Complejidad del executor. Dos paths paralelos (execute_flat / execute_factor) durante el período de feature flag. Mitigado con strict parity tests.
Materialize a flat puede regresar performance en queries que YA son flat-friendly. Ej: MATCH (a) RETURN a con 1M nodes, F-rep allocates 1M FactorNode y luego aplasta a 1M Row — peor que el path actual.

Mitigación: el sink reconoce “single-binding sets” y short-circuits . Si el set tiene un solo Slot por leaf, no allocate F-rep intermedio.
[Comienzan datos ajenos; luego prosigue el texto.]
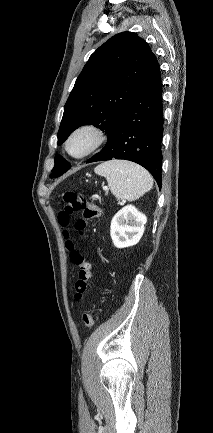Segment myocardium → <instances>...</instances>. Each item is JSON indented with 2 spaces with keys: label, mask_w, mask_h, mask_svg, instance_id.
I'll use <instances>...</instances> for the list:
<instances>
[{
  "label": "myocardium",
  "mask_w": 213,
  "mask_h": 433,
  "mask_svg": "<svg viewBox=\"0 0 213 433\" xmlns=\"http://www.w3.org/2000/svg\"><path fill=\"white\" fill-rule=\"evenodd\" d=\"M82 134L89 135L91 137V143L83 153L74 155L70 151V143L76 136ZM104 141L105 135L100 127L93 123H85L77 126L70 132L65 142V150L72 158L82 159L94 153L104 143Z\"/></svg>",
  "instance_id": "1"
}]
</instances>
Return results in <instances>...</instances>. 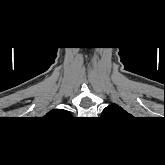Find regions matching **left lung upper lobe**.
Wrapping results in <instances>:
<instances>
[{"label": "left lung upper lobe", "mask_w": 165, "mask_h": 165, "mask_svg": "<svg viewBox=\"0 0 165 165\" xmlns=\"http://www.w3.org/2000/svg\"><path fill=\"white\" fill-rule=\"evenodd\" d=\"M102 116H110V117H113V116H124V115H128V113L123 110L121 107H119L118 105H115V104H112L108 107H106L103 112H102Z\"/></svg>", "instance_id": "left-lung-upper-lobe-1"}]
</instances>
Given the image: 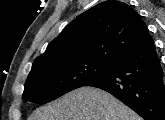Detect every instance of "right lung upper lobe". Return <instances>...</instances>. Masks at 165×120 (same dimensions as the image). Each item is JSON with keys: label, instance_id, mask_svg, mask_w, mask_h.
<instances>
[{"label": "right lung upper lobe", "instance_id": "obj_1", "mask_svg": "<svg viewBox=\"0 0 165 120\" xmlns=\"http://www.w3.org/2000/svg\"><path fill=\"white\" fill-rule=\"evenodd\" d=\"M138 13L123 2L108 0L79 15L38 56L32 67L72 58L118 63L152 41Z\"/></svg>", "mask_w": 165, "mask_h": 120}]
</instances>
RefCell en FactorArena. Sharing entre operators implica interior mutability. Tokio + RefCell requiere !Send discipline o Mutex. v0 elige RefCell (single-threaded executor); cuando aterrice morsel parallelism, swap a Arc<RwLock<FactorArena>> o partitioned arenas.
lookup_binding(leaf, name) es O(depth). Para depth ≤ 5 (LDBC pattern típico) eso es ~100 ns por lookup. Si una query necesita el mismo binding muchas veces, mejor cachear en el operator o expandir el slot al arena root.
Memory profile diferente. Spike acumulativo en el arena hasta el sink, vs spike continuo en flat. Para queries largas (no LIMIT) el arena puede crecer mucho. Mitigación follow-up: stream sinks que drenan el arena progresivamente.

Open questions

¿Arc<RefCell<FactorArena>> o pass-by-value? v0 propone Arc<RefCell<…>> para que cross_product pueda compartir el arena. Alternativa: cada operator construye su propio arena y splice_from los del input. Más allocations, menos contention. Decidir durante implementación cuando se vea el patrón real.
¿Cómo manejar OPTIONAL MATCH? Cuando un Expand opcional no encuentra neighbours, hoy emite el row sin el binding (NULL semantics). En F-rep: push un FactorNode con un Slot {name, RuntimeValue::Null}? ¿O dejar al sink que detecte “missing binding” → null? Decidir durante implementación.
Distinct post-F-rep. Hashing FactorIdx no funciona — Distinct compara por valor, no por identidad arena. Materialize-then- distinct o introducir un hash sobre la materialización del row? Probable: materialize-first para v0.
Threshold para feature flag default. ¿Encender cuando todos los parity tests pasen o esperar a bench results? Propuesta: encender con flag override disponible y flip default tras bench validation.

References

Olteanu, Závodný (2015) — Size Bounds for Factorised Representations of Query Results. ACM TODS 40(1).
Jin, Mhedhbi, Lu, Sequoda (2023) — Kùzu Graph Database Management System. CIDR 2023. §4.2 describes pointer-based factorization.
Bakibayev, Olteanu (2012) — FDB: A Query Engine for Factorised Relational Databases. PVLDB 5(11).
Aberger et al. (2017) — EmptyHeaded: A Relational Engine for Graph Processing. SIGMOD. §3.1 motivates factorization in graph context.
Leis et al. (2014) — Morsel-Driven Parallelism: A NUMA-Aware Query Evaluation Framework for the Many-Core Age. SIGMOD. Composing factorization with morsel-driven is a future follow-up.
crates/namidb-query/src/exec/walker.rs:484 — current execute_expand blow-up point.
crates/namidb-query/src/exec/walker.rs:693 — current cross_product blow-up point.
crates/namidb-query/src/exec/row.rs:11 — current Row type.
RFC-008 (LogicalPlan IR), RFC-012 (HashJoin), RFC-015 (projection pushdown), RFC-016 (join reorder) — operators y plan shape que esta RFC reescribe a F-rep.